How to complete this task:
The task for the listing below is to write out exactly the lines starting at the one containing "Státní svátky a" and ending at the one containing "Похожие записи", both included. Pictures are to be omitted.

Records:
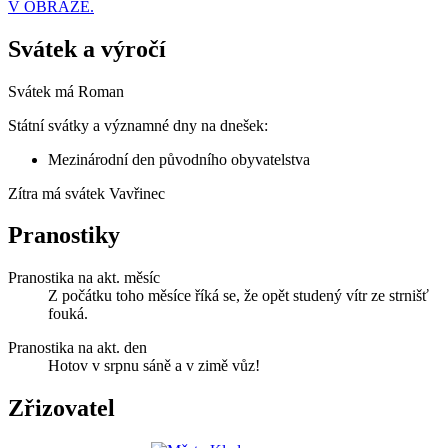
V OBRAZE.
Svátek a výročí
Svátek má
Roman
Státní svátky a významné dny na dnešek:
Mezinárodní den původního obyvatelstva
Zítra má svátek
Vavřinec
Pranostiky
Pranostika na akt. měsíc
Z počátku toho měsíce říká se, že opět studený vítr ze strnišť
fouká.
Pranostika na akt. den
Hotov v srpnu sáně a v zimě vůz!
Zřizovatel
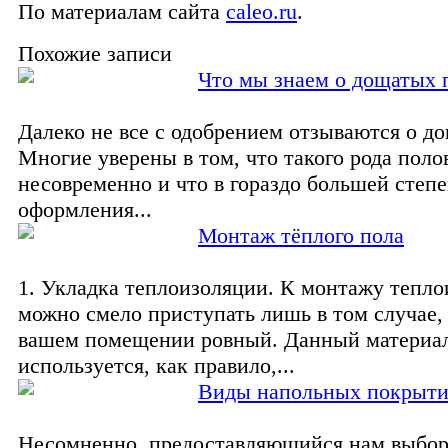
По материалам сайта
caleo.ru
.
Похожие записи
Что мы знаем о дощатых 
Далеко не все с одобрением отзываются о д
Многие уверены в том, что такого рода пол
несовременно и что в гораздо большей степе
оформления...
Монтаж тёплого пола
1. Укладка теплоизоляции. К монтажу тепл
можно смело приступать лишь в том случае, 
вашем помещении ровный. Данный материа
используется, как правило,...
Виды напольных покрыт
Несомненно, предоставляющийся нам выбо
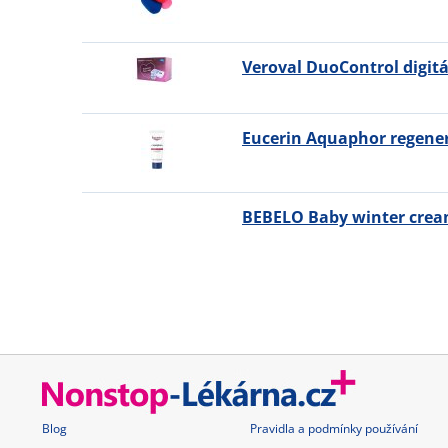
Veroval DuoControl digit
Eucerin Aquaphor regene
BEBELO Baby winter crea
Blog
Pravidla a podmínky používání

The answer:
Státní svátky a významné dny na dnešek:
Mezinárodní den původního obyvatelstva
Zítra má svátek
Vavřinec
Pranostiky
Pranostika na akt. měsíc
Z počátku toho měsíce říká se, že opět studený vítr ze strnišť
fouká.
Pranostika na akt. den
Hotov v srpnu sáně a v zimě vůz!
Zřizovatel
По материалам сайта
caleo.ru
.
Похожие записи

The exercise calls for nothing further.